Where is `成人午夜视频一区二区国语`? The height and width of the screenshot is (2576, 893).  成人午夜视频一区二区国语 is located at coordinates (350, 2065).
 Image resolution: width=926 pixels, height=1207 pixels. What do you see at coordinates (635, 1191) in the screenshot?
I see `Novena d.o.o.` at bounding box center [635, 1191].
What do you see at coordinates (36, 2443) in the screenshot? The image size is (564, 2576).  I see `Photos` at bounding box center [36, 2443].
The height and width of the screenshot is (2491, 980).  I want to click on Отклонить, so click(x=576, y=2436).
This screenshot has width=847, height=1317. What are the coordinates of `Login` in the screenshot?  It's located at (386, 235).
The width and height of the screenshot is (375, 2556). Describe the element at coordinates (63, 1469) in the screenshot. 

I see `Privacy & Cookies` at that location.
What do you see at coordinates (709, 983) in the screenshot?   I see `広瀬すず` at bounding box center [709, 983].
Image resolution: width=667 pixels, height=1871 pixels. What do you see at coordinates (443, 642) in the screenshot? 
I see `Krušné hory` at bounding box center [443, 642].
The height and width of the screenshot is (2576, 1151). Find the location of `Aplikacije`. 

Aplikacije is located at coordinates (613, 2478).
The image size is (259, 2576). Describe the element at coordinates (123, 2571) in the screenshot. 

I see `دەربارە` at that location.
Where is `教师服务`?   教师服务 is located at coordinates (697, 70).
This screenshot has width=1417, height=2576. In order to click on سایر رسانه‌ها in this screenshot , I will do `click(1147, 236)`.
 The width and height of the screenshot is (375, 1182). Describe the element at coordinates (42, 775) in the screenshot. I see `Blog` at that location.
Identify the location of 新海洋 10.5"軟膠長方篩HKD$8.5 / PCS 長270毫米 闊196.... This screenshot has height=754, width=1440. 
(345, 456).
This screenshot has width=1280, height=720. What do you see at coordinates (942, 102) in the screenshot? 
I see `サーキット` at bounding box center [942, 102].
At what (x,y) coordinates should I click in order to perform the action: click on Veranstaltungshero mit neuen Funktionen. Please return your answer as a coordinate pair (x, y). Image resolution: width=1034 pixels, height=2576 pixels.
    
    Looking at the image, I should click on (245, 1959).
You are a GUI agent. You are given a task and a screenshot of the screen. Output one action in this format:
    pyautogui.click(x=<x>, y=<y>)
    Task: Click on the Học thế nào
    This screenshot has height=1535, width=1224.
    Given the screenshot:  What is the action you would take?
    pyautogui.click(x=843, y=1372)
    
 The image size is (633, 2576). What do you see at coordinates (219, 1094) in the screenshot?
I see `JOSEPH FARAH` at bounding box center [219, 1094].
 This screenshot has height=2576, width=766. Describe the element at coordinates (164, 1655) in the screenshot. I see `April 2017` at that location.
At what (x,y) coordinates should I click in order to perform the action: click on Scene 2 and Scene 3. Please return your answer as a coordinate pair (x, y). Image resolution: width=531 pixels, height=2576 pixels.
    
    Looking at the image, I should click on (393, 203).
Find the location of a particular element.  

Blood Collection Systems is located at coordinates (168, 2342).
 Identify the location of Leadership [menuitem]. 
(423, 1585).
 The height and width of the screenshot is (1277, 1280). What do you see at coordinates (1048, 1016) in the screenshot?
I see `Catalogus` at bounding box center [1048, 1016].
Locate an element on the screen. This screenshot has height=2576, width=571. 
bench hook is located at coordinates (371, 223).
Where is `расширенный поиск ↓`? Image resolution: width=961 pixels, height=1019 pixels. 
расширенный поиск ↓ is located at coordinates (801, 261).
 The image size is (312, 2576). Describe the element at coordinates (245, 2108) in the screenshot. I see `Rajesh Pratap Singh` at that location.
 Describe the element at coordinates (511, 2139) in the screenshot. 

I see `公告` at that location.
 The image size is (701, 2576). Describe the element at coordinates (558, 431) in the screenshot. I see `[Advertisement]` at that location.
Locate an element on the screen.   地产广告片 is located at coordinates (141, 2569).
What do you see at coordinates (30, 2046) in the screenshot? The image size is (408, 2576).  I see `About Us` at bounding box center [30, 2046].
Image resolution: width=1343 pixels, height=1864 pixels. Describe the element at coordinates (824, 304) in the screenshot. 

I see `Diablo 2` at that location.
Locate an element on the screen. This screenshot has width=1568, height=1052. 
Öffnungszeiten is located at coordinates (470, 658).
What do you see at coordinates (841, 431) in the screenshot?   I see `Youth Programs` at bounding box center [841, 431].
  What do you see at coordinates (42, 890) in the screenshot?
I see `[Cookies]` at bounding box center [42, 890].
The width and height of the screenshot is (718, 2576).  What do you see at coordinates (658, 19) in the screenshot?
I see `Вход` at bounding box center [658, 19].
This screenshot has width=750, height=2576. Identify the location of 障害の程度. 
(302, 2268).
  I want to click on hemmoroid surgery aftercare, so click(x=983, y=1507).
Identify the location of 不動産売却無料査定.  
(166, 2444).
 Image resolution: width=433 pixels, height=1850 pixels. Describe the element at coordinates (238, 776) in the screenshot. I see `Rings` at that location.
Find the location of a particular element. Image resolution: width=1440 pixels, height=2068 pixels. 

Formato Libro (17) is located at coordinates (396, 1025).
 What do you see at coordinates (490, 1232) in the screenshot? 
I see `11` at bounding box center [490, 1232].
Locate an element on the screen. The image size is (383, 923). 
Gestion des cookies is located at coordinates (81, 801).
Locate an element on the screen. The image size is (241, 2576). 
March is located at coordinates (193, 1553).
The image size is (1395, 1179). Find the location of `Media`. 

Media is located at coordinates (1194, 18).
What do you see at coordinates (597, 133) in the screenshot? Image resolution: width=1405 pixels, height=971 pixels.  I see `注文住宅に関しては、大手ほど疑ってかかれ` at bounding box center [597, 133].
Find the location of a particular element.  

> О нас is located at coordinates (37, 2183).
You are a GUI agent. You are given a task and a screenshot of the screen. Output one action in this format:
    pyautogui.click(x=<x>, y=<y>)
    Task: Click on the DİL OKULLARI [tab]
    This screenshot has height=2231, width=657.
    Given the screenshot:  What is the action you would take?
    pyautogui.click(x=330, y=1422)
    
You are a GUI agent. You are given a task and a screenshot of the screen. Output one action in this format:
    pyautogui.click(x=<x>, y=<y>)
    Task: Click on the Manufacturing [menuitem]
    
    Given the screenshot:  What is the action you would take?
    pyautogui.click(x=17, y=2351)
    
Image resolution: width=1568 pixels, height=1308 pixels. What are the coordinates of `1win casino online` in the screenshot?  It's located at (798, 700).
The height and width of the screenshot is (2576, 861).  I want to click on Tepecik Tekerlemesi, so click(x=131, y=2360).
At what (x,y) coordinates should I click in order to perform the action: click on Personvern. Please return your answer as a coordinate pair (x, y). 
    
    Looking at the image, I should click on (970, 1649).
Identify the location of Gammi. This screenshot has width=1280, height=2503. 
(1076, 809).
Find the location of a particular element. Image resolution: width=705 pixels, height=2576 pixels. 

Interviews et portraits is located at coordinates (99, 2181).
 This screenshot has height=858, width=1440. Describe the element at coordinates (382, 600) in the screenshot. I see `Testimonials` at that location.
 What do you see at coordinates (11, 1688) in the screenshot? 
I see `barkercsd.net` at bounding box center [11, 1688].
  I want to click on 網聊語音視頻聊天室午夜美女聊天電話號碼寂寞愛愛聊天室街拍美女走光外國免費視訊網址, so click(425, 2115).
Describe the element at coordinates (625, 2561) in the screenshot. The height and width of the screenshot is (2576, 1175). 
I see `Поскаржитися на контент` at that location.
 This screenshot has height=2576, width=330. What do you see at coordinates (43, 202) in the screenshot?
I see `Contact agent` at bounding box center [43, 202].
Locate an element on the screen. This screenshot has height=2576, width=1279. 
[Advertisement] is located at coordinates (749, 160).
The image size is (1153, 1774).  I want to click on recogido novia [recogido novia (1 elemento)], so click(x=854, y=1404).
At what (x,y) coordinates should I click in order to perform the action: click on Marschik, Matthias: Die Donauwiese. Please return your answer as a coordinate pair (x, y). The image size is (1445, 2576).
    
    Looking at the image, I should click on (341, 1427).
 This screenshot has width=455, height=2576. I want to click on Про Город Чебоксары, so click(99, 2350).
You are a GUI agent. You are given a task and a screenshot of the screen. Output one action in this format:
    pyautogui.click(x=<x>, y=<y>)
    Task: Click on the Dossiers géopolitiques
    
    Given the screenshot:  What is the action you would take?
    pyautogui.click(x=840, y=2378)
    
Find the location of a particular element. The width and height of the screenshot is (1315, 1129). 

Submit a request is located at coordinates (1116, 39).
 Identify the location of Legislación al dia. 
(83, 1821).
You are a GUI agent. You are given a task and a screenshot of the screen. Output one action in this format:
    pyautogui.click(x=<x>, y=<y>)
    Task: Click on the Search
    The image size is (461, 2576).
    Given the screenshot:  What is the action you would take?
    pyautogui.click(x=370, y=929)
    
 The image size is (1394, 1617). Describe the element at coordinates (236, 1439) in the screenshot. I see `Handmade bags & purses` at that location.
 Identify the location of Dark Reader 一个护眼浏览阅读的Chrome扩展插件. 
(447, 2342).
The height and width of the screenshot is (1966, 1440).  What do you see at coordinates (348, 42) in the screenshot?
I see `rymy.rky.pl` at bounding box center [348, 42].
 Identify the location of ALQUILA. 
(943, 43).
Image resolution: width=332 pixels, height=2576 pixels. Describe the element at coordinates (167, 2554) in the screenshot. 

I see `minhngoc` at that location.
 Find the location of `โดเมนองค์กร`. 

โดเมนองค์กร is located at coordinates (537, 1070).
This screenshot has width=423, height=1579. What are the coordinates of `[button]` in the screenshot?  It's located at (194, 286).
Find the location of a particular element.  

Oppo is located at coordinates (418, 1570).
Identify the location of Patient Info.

####

● **Problem statement**
What are the lines, exactly as written above, from the line with "The image size is (1395, 1179)." to the line with "Task: Click on the Manufacturing", both included? Output only those.

● **Response area**
The image size is (1395, 1179). Find the location of `Media`. 

Media is located at coordinates (1194, 18).
What do you see at coordinates (597, 133) in the screenshot? Image resolution: width=1405 pixels, height=971 pixels.  I see `注文住宅に関しては、大手ほど疑ってかかれ` at bounding box center [597, 133].
Find the location of a particular element.  

> О нас is located at coordinates (37, 2183).
You are a GUI agent. You are given a task and a screenshot of the screen. Output one action in this format:
    pyautogui.click(x=<x>, y=<y>)
    Task: Click on the DİL OKULLARI [tab]
    This screenshot has height=2231, width=657.
    Given the screenshot:  What is the action you would take?
    pyautogui.click(x=330, y=1422)
    
You are a GUI agent. You are given a task and a screenshot of the screen. Output one action in this format:
    pyautogui.click(x=<x>, y=<y>)
    Task: Click on the Manufacturing [menuitem]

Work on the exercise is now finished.